Dataset entries:

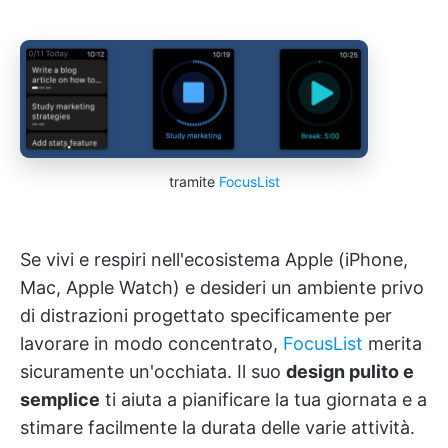
tramite
FocusList
Se vivi e respiri nell'ecosistema Apple (iPhone,
Mac, Apple Watch) e desideri un ambiente privo
di distrazioni progettato specificamente per
lavorare in modo concentrato,
FocusList
merita
sicuramente un'occhiata. Il suo
design pulito e
semplice
ti aiuta a pianificare la tua giornata e a
stimare facilmente la durata delle varie attività.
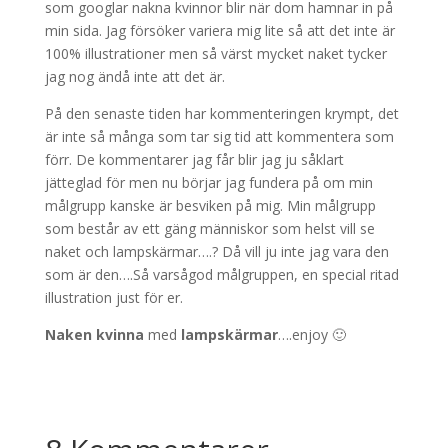
som googlar nakna kvinnor blir när dom hamnar in på
min sida. Jag försöker variera mig lite så att det inte är
100% illustrationer men så värst mycket naket tycker
jag nog ändå inte att det är.
På den senaste tiden har kommenteringen krympt, det
är inte så många som tar sig tid att kommentera som
förr. De kommentarer jag får blir jag ju såklart
jätteglad för men nu börjar jag fundera på om min
målgrupp kanske är besviken på mig. Min målgrupp
som består av ett gäng människor som helst vill se
naket och lampskärmar….? Då vill ju inte jag vara den
som är den….Så varsågod målgruppen, en special ritad
illustration just för er.
Naken kvinna
med
lampskärmar
….enjoy 🙂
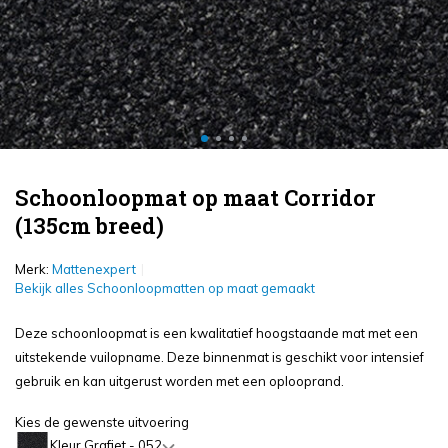
Schoonloopmat op maat Corridor
(135cm breed)
Merk:
Mattenexpert
Bekijk alles Schoonloopmatten op maat gemaakt
Deze schoonloopmat is een kwalitatief hoogstaande mat met een
uitstekende vuilopname. Deze binnenmat is geschikt voor intensief
gebruik en kan uitgerust worden met een oplooprand.
Kies de gewenste uitvoering
Kleur Grafiet - 052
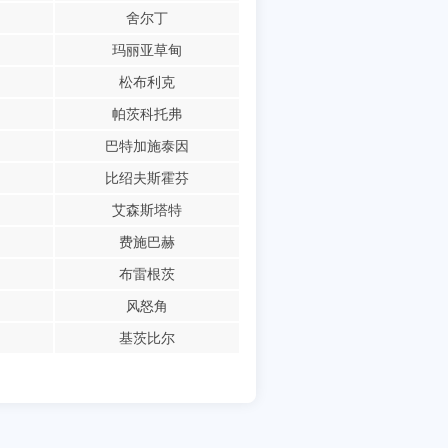
舍尔丁
玛丽亚草甸
松布利克
帕茨科托弗
巴特加施泰因
比绍夫斯霍芬
艾森斯塔特
费施巴赫
布雷根茨
风怒角
基茨比尔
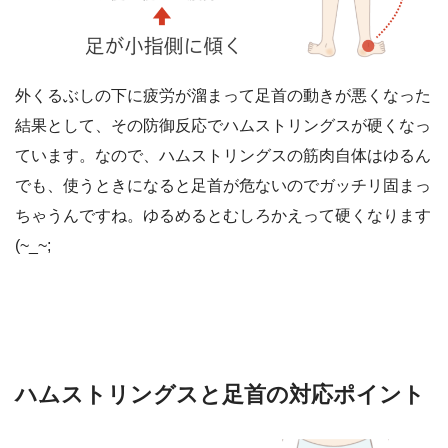
外くるぶしの下に疲労が溜まって足首の動きが悪くなった
結果として、その防御反応でハムストリングスが硬くなっ
ています。なので、ハムストリングスの筋肉自体はゆるん
でも、使うときになると足首が危ないのでガッチリ固まっ
ちゃうんですね。ゆるめるとむしろかえって硬くなります
(~_~;
ハムストリングスと足首の対応ポイント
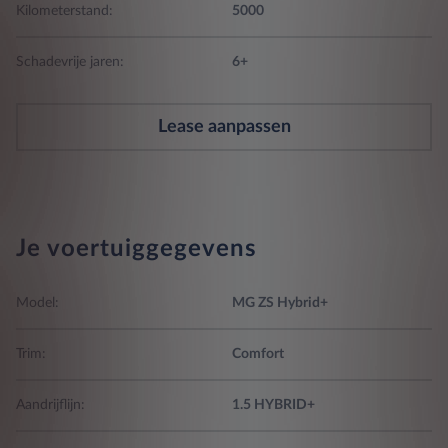
Kilometerstand:
5000
Schadevrije jaren:
6+
Lease aanpassen
Je voertuiggegevens
Model:
MG ZS Hybrid+
Trim:
Comfort
Aandrijflijn:
1.5 HYBRID+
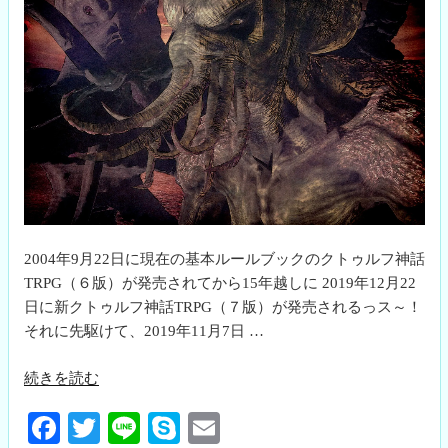
2004年9月22日に現在の基本ルールブックのクトゥルフ神話
TRPG（６版）が発売されてから15年越しに 2019年12月22
日に新クトゥルフ神話TRPG（７版）が発売されるっス～！
それに先駆けて、2019年11月7日 …
“新
続きを読む
ク
Fa
T
Li
S
E
ト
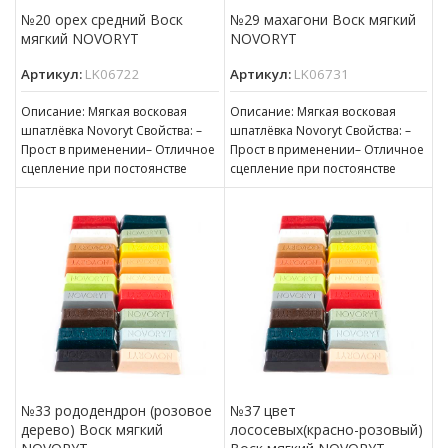
№20 орех средний Воск
№29 махагони Воск мягкий
мягкий NOVORYT
NOVORYT
Артикул:
LK06722
Артикул:
LK06731
Описание: Мягкая восковая
Описание: Мягкая восковая
шпатлёвка Novoryt Свойства: –
шпатлёвка Novoryt Свойства: –
Прост в применении– Отличное
Прост в применении– Отличное
сцепление при постоянстве
сцепление при постоянстве
консистенции– Готов к
консистенции– Готов к
нанесению– Пригоден для
нанесению– Пригоден для
№33 рододендрон (розовое
№37 цвет
дерево) Воск мягкий
лососевых(красно-розовый)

### AIM OF THE TASK:
Write every record out again exactly, omitting the pictures they hold.

### ANSWER BOX:
tramite
FocusList
Se vivi e respiri nell'ecosistema Apple (iPhone,
Mac, Apple Watch) e desideri un ambiente privo
di distrazioni progettato specificamente per
lavorare in modo concentrato,
FocusList
merita
sicuramente un'occhiata. Il suo
design pulito e
semplice
ti aiuta a pianificare la tua giornata e a
stimare facilmente la durata delle varie attività.
som googlar nakna kvinnor blir när dom hamnar in på
min sida. Jag försöker variera mig lite så att det inte är
100% illustrationer men så värst mycket naket tycker
jag nog ändå inte att det är.
På den senaste tiden har kommenteringen krympt, det
är inte så många som tar sig tid att kommentera som
förr. De kommentarer jag får blir jag ju såklart
jätteglad för men nu börjar jag fundera på om min
målgrupp kanske är besviken på mig. Min målgrupp
som består av ett gäng människor som helst vill se
naket och lampskärmar….? Då vill ju inte jag vara den
som är den….Så varsågod målgruppen, en special ritad
illustration just för er.
Naken kvinna
med
lampskärmar
….enjoy 🙂
Schoonloopmat op maat Corridor
(135cm breed)
Merk:
Mattenexpert
Bekijk alles Schoonloopmatten op maat gemaakt
Deze schoonloopmat is een kwalitatief hoogstaande mat met een
uitstekende vuilopname. Deze binnenmat is geschikt voor intensief
gebruik en kan uitgerust worden met een oplooprand.
Kies de gewenste uitvoering
Kleur Grafiet - 052
舍尔丁
玛丽亚草甸
松布利克
帕茨科托弗
巴特加施泰因
比绍夫斯霍芬
艾森斯塔特
费施巴赫
布雷根茨
风怒角
基茨比尔
外くるぶしの下に疲労が溜まって足首の動きが悪くなった
結果として、その防御反応でハムストリングスが硬くなっ
ています。なので、ハムストリングスの筋肉自体はゆるん
でも、使うときになると足首が危ないのでガッチリ固まっ
ちゃうんですね。ゆるめるとむしろかえって硬くなります
(~_~;
ハムストリングスと足首の対応ポイント
Kilometerstand:
5000
Schadevrije jaren:
6+
Lease aanpassen
Je voertuiggegevens
Model:
MG ZS Hybrid+
Trim:
Comfort
Aandrijflijn:
1.5 HYBRID+
2004年9月22日に現在の基本ルールブックのクトゥルフ神話
TRPG（６版）が発売されてから15年越しに 2019年12月22
日に新クトゥルフ神話TRPG（７版）が発売されるっス～！
それに先駆けて、2019年11月7日 …
“新
続きを読む
ク
Fa
T
Li
S
E
ト
№20 орех средний Воск
№29 махагони Воск мягкий
мягкий NOVORYT
NOVORYT
Артикул:
LK06722
Артикул:
LK06731
Описание: Мягкая восковая
Описание: Мягкая восковая
шпатлёвка Novoryt Свойства: –
шпатлёвка Novoryt Свойства: –
Прост в применении– Отличное
Прост в применении– Отличное
сцепление при постоянстве
сцепление при постоянстве
консистенции– Готов к
консистенции– Готов к
нанесению– Пригоден для
нанесению– Пригоден для
№33 рододендрон (розовое
№37 цвет
дерево) Воск мягкий
лососевых(красно-розовый)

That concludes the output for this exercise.